What befuddles me about this colloquy is that Breuer could have simply said: "That is wrong, we conducted grand jury inquiries, we issued subpoenas and I am prohibited from saying anything else under Rule 6(e)."  Rule 6(e) of the mandates that DOJ attorneys "shall not disclose matters occurring before the grand jury." It further provides that "no obligation of secrecy may be imposed on any person except in accordance with this rule." So Breuer certainly cannot disclose anything that happened before any grand jury--testimony given, questions asked, targets, documents reviewed, etc. But note that a general statement that some Grand Juries did issue subpoenas to some banks is not a matter "occurring before the grand jury." As the DOJ manual states: "Generally, it is necessary to disclose at least some information describing the nature of a grand jury inquiry during the course of an investigation. In most circumstances, such information should be very general. For example, a Government attorney could say, 'We are investigating a possible price-fixing conspiracy in the road building industry.'"

Note also that Rule 6(e) does not apply to witnesses. So usually any high profile or important grand jury inquiry leaks to the press. I cannot find any such leaks.

Finally, the same former prosecutors also told Frontline that "at the weekly indictment approval meetings that there was no case ever mentioned that was even close to indicting Wall Street for financial crimes." It is hard to imagine that any bona fide grand jury inquiry of Wall Street would not warrant a discussion at such meetings.

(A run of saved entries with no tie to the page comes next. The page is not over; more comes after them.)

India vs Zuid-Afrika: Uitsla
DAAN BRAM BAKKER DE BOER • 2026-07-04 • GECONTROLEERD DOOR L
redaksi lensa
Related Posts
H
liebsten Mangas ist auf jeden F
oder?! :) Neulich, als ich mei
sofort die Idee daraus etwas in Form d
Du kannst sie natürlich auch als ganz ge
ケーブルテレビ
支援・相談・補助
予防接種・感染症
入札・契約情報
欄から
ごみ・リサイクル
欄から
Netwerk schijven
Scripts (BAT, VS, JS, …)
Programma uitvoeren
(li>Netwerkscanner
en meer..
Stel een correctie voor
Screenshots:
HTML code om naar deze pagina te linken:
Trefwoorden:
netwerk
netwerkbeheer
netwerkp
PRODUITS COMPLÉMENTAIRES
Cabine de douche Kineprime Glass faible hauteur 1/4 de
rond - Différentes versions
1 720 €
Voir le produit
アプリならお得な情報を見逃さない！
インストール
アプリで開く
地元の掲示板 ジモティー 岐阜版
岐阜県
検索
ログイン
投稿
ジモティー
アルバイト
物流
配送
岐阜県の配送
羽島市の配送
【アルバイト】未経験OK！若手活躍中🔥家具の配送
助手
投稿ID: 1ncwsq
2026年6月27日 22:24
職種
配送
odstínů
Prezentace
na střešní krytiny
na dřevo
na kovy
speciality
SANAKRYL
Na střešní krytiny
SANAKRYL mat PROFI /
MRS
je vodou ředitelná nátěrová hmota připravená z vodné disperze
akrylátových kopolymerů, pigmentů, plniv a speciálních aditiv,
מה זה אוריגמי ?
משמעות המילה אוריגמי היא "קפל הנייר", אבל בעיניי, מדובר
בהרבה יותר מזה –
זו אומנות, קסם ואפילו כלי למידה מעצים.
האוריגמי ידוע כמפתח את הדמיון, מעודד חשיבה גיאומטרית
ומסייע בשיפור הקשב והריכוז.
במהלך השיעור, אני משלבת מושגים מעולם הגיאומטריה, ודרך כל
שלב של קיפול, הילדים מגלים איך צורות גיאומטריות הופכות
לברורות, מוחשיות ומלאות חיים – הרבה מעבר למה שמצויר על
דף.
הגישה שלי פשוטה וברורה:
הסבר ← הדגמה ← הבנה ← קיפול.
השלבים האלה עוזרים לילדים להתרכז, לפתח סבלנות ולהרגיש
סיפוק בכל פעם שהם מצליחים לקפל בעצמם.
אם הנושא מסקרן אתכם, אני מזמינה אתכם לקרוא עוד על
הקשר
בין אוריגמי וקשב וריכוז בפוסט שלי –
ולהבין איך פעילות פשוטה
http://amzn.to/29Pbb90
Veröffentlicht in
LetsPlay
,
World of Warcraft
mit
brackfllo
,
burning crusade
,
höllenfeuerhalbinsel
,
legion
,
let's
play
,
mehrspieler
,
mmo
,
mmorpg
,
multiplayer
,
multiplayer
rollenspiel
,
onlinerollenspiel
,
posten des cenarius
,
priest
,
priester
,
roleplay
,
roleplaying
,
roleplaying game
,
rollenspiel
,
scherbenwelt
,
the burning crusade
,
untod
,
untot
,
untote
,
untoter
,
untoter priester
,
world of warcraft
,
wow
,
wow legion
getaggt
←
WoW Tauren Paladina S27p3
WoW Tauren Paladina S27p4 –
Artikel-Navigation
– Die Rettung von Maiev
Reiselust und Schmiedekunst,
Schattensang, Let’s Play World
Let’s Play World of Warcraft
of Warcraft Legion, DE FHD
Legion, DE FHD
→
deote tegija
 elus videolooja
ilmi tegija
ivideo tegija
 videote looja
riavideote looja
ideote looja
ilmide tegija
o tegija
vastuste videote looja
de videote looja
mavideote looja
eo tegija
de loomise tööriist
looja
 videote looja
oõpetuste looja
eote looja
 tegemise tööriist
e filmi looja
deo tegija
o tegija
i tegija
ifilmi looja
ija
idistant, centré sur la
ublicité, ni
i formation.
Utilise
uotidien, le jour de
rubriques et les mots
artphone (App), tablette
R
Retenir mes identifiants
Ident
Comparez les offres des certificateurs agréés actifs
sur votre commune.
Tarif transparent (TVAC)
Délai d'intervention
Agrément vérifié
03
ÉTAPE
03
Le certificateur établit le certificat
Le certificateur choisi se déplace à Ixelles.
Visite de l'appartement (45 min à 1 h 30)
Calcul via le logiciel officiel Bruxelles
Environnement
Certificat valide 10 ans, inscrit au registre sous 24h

It looks like, in sum, that there were no substantial grand jury inquiries focused upon criminality at the megabanks related to the subprime debacle. If so, this is a scandal of epic proportions.

Congress should immediately investigate and the President needs to ask directly what grand jury inquiries occurred. Heads must roll if they failed to even investigate with grand juries and a special prosecutor should be appointed. It does not help that both Breuer and Attorney General Holder hail from Covington & Burling which represents most of the megabanks. Breuer appears to be looking for a new post--Obama should fire him before he lands at some megabank job for mega dollars. Either President Obama endorses the Breuer approach that some economic actors are too big to jail or he repudiates it by firing its top promulgator.

To its credit, the Bush DOJ empaneled a grand jury for the Bear Stearns hedge fund case which led to a criminal indictment (and acquittal). President Obama must confront his Attorney General and demand an explanation. Does this administration really want its legacy to be that it went easier on the banksters than Bush?